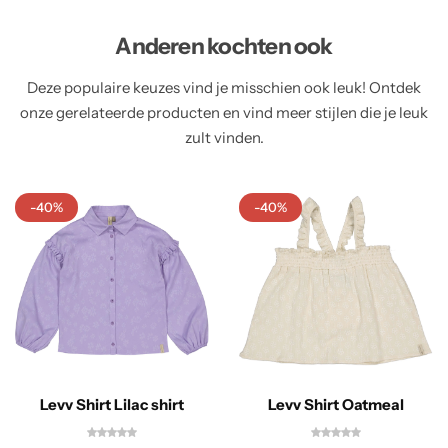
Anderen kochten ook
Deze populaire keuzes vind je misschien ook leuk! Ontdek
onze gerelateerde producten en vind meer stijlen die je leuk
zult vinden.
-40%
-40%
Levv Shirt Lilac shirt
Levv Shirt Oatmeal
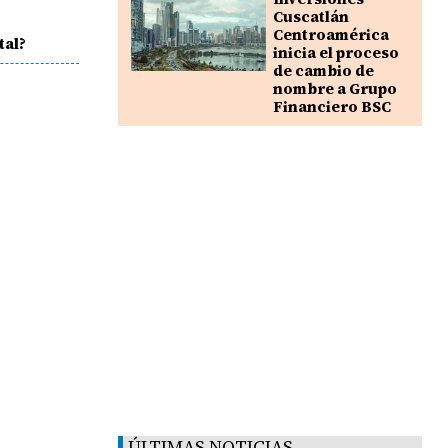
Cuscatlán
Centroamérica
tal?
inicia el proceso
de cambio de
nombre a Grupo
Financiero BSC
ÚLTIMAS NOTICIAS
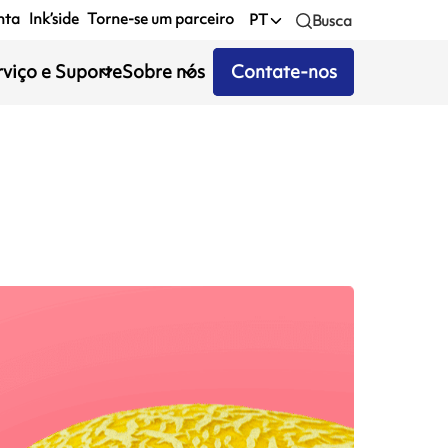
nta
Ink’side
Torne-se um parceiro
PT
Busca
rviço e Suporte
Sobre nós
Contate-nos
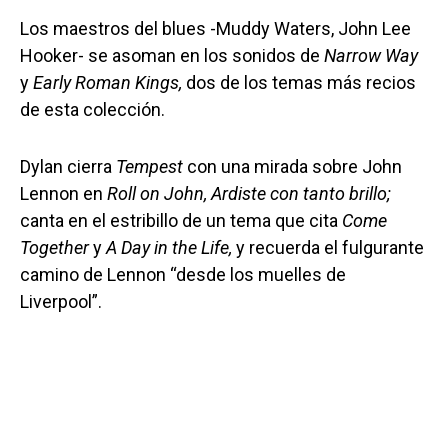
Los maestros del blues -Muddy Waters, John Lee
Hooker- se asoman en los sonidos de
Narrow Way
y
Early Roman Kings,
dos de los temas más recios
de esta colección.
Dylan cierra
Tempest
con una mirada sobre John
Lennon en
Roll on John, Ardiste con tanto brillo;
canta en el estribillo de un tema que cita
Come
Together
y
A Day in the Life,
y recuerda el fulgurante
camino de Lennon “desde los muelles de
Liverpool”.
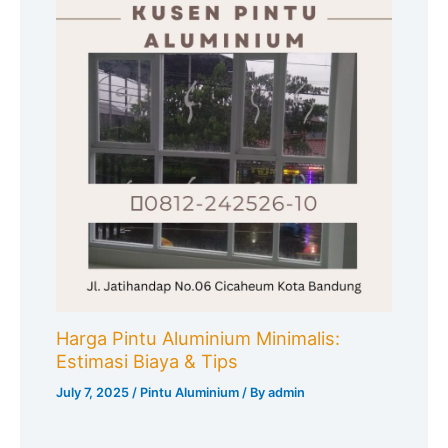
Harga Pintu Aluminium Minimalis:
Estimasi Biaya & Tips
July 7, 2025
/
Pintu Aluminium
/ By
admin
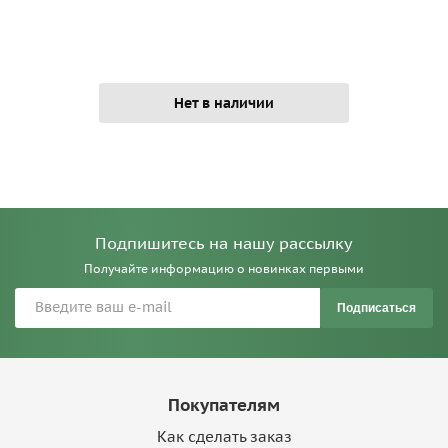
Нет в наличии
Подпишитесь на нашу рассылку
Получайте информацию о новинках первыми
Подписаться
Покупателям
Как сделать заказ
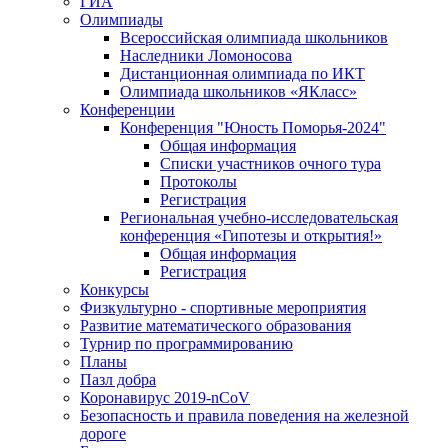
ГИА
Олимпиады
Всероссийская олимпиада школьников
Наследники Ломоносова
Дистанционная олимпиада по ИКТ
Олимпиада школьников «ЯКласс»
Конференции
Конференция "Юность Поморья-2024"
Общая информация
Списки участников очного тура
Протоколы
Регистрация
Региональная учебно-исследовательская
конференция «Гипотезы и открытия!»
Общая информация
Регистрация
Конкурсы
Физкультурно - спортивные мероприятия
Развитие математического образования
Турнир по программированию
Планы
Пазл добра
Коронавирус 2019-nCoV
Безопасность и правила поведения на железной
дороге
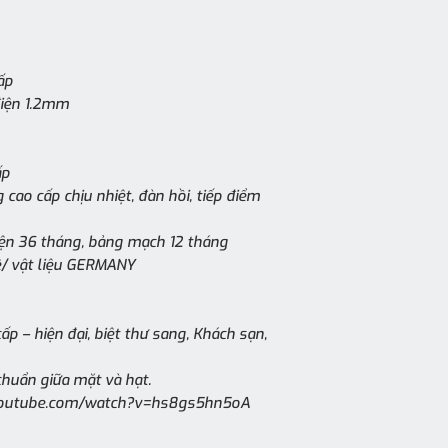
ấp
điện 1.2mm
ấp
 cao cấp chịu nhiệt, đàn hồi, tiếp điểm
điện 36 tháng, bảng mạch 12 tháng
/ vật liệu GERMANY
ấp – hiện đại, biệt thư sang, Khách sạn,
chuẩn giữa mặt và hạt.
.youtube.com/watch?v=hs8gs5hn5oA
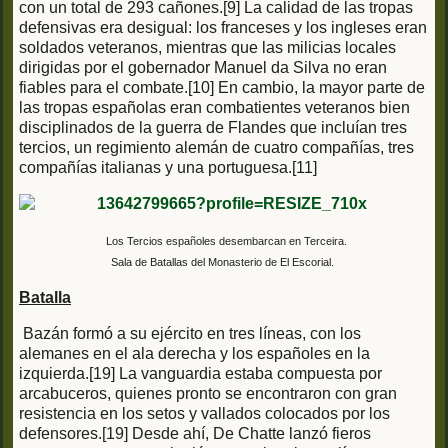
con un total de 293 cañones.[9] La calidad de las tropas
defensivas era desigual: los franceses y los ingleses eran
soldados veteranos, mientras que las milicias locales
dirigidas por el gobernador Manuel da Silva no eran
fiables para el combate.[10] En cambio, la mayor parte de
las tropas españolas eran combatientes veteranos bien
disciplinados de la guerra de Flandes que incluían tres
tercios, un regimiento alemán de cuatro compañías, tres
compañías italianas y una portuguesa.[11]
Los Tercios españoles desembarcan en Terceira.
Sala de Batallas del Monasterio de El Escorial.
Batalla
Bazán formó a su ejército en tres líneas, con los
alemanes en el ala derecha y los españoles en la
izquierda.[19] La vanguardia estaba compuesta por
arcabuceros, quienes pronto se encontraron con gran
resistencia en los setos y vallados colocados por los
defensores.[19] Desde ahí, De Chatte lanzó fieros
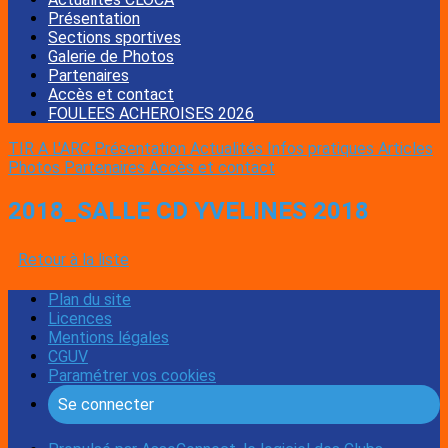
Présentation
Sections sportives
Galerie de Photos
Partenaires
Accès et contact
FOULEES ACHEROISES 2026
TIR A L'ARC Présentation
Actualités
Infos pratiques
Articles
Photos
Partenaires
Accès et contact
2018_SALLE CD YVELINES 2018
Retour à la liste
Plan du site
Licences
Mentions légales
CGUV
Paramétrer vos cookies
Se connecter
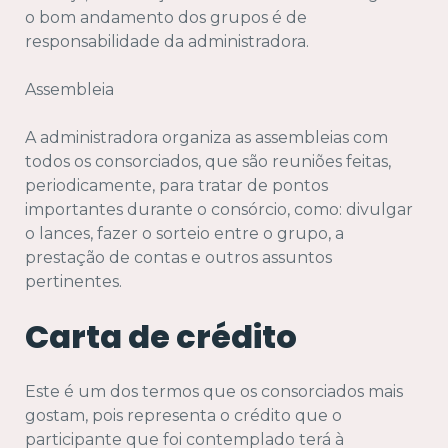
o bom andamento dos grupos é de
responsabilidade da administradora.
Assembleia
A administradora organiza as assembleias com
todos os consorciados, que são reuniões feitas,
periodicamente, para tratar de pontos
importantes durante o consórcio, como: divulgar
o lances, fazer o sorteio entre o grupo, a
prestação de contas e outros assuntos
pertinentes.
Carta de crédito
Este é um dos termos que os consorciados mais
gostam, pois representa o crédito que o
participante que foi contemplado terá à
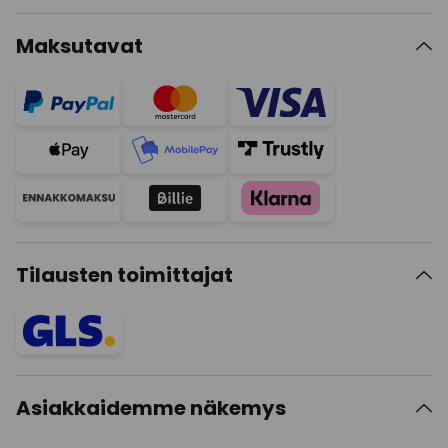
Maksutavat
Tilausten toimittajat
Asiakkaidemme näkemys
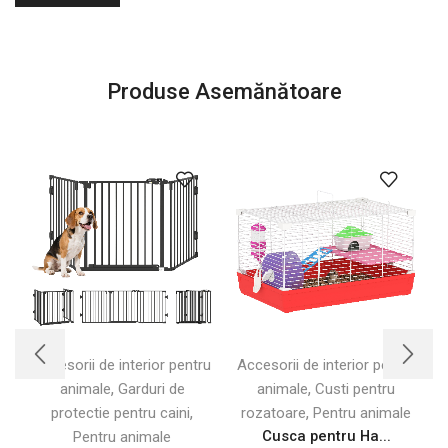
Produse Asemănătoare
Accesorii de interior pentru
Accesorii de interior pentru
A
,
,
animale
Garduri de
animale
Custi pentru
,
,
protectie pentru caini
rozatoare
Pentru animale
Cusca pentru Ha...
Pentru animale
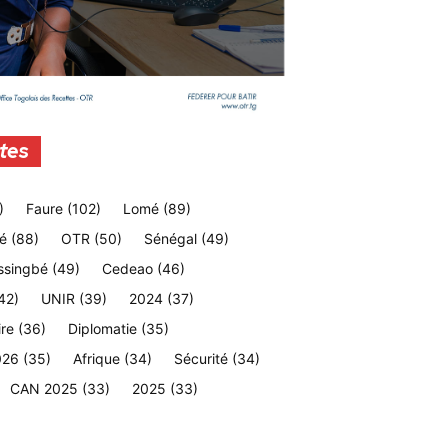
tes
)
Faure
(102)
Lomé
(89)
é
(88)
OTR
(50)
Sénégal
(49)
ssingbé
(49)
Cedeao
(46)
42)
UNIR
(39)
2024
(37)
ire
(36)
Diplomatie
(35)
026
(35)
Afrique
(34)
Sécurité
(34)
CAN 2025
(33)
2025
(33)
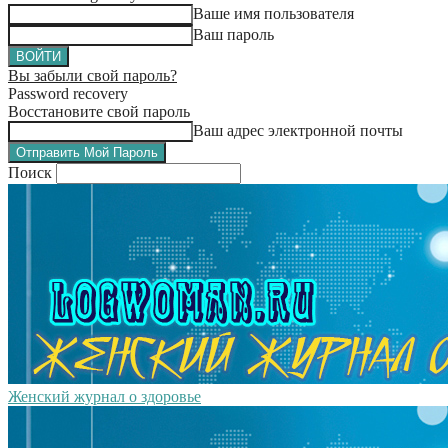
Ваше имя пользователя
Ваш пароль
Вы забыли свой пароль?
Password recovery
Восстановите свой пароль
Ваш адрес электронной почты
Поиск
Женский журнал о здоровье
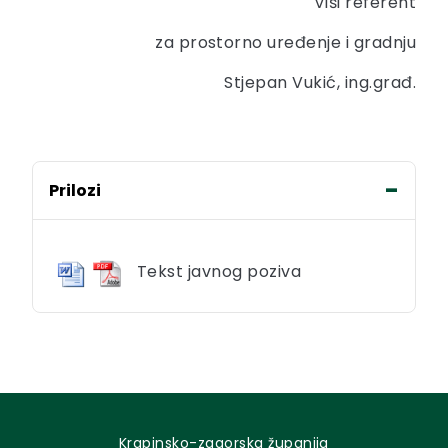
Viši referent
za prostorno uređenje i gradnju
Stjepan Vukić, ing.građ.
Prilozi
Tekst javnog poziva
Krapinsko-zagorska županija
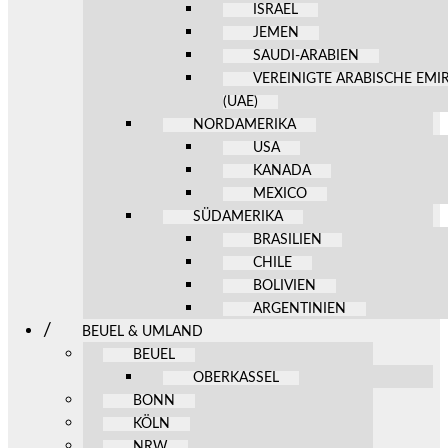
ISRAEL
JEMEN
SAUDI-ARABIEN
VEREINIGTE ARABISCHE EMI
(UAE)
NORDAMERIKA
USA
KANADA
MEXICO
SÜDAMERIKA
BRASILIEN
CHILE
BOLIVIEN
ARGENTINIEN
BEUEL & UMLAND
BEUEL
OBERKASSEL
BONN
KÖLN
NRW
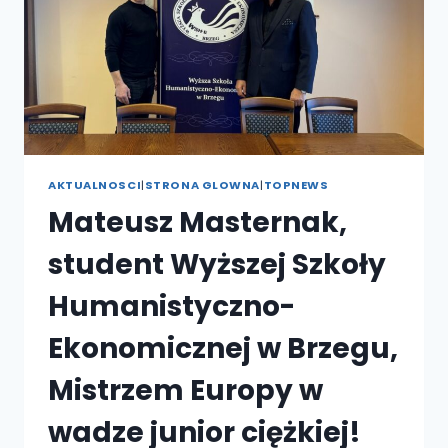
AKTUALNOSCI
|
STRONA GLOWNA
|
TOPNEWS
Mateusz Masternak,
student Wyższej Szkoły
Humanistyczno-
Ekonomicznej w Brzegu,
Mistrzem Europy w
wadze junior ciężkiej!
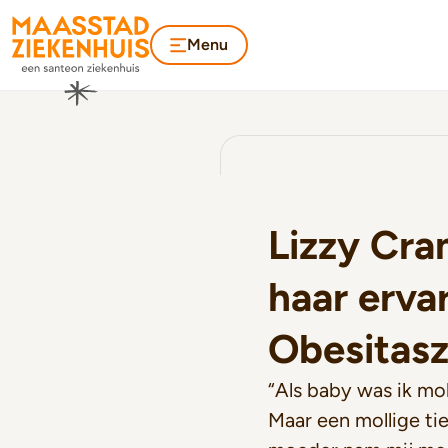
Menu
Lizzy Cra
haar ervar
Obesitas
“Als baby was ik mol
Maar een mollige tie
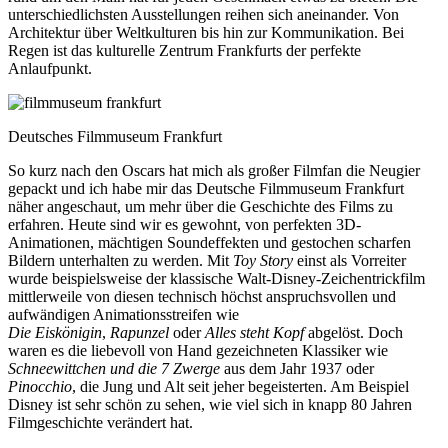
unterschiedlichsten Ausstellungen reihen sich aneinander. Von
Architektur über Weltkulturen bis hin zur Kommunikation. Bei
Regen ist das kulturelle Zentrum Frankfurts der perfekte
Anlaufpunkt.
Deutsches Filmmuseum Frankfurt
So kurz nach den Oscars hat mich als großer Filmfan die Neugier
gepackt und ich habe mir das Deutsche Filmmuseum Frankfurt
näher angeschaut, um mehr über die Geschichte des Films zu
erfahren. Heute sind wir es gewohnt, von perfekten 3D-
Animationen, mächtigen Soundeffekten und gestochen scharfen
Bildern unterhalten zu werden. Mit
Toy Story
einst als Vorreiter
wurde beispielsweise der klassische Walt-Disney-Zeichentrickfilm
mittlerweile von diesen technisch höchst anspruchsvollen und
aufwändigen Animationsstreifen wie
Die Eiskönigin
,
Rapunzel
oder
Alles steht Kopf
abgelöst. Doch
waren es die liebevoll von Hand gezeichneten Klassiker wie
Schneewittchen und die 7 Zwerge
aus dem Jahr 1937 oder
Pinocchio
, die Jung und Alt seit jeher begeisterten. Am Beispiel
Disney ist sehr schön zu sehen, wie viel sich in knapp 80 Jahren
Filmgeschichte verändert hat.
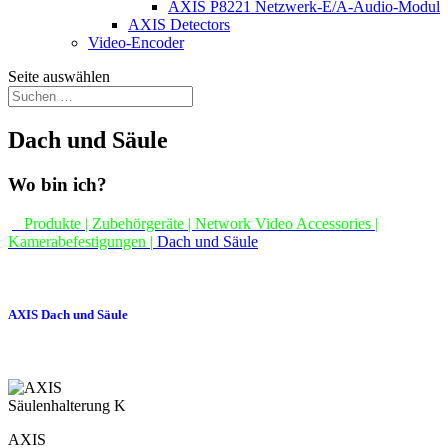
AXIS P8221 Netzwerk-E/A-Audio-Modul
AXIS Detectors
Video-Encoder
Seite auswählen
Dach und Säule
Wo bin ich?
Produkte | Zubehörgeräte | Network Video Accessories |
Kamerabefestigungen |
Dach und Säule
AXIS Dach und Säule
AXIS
★ ★ ★
What is needed: Exactly reproduce the run of lines from the start of the listing through the line with "dirigidas por el", inclusive; pictures are not copied.

Solution for this problem:
Anderen kochten ook
Deze populaire keuzes vind je misschien ook leuk! Ontdek
onze gerelateerde producten en vind meer stijlen die je leuk
zult vinden.
-40%
-40%
Levv Shirt Lilac shirt
Levv Shirt Oatmeal
Cuscatlán
Centroamérica
tal?
inicia el proceso
de cambio de
nombre a Grupo
Financiero BSC
ÚLTIMAS NOTICIAS
nta
Ink’side
Torne-se um parceiro
PT
Busca
rviço e Suporte
Sobre nós
Contate-nos
Los maestros del blues -Muddy Waters, John Lee
Hooker- se asoman en los sonidos de
Narrow Way
y
Early Roman Kings,
dos de los temas más recios
de esta colección.
Dylan cierra
Tempest
con una mirada sobre John
Lennon en
Roll on John, Ardiste con tanto brillo;
canta en el estribillo de un tema que cita
Come
Together
y
A Day in the Life,
y recuerda el fulgurante
camino de Lennon “desde los muelles de
Liverpool”.
Harga Pintu Aluminium Minimalis:
Estimasi Biaya & Tips
July 7, 2025
/
Pintu Aluminium
/ By
admin
Нет в наличии
Подпишитесь на нашу рассылку
Получайте информацию о новинках первыми
Подписаться
Покупателям
Как сделать заказ
ГИА
Олимпиады
Всероссийская олимпиада школьников
Наследники Ломоносова
Дистанционная олимпиада по ИКТ
Олимпиада школьников «ЯКласс»
Конференции
Конференция "Юность Поморья-2024"
Общая информация
Списки участников очного тура
Протоколы
Регистрация
Региональная учебно-исследовательская
конференция «Гипотезы и открытия!»
Общая информация
Регистрация
Конкурсы
Физкультурно - спортивные мероприятия
Развитие математического образования
Турнир по программированию
Планы
Пазл добра
Коронавирус 2019-nCoV
Безопасность и правила поведения на железной
дороге
ấp
điện 1.2mm
ấp
 cao cấp chịu nhiệt, đàn hồi, tiếp điểm
điện 36 tháng, bảng mạch 12 tháng
/ vật liệu GERMANY
ấp – hiện đại, biệt thư sang, Khách sạn,
chuẩn giữa mặt và hạt.
.youtube.com/watch?v=hs8gs5hn5oA
con un total de 293 cañones.[9] La calidad de las tropas
defensivas era desigual: los franceses y los ingleses eran
soldados veteranos, mientras que las milicias locales
dirigidas por el gobernador Manuel da Silva no eran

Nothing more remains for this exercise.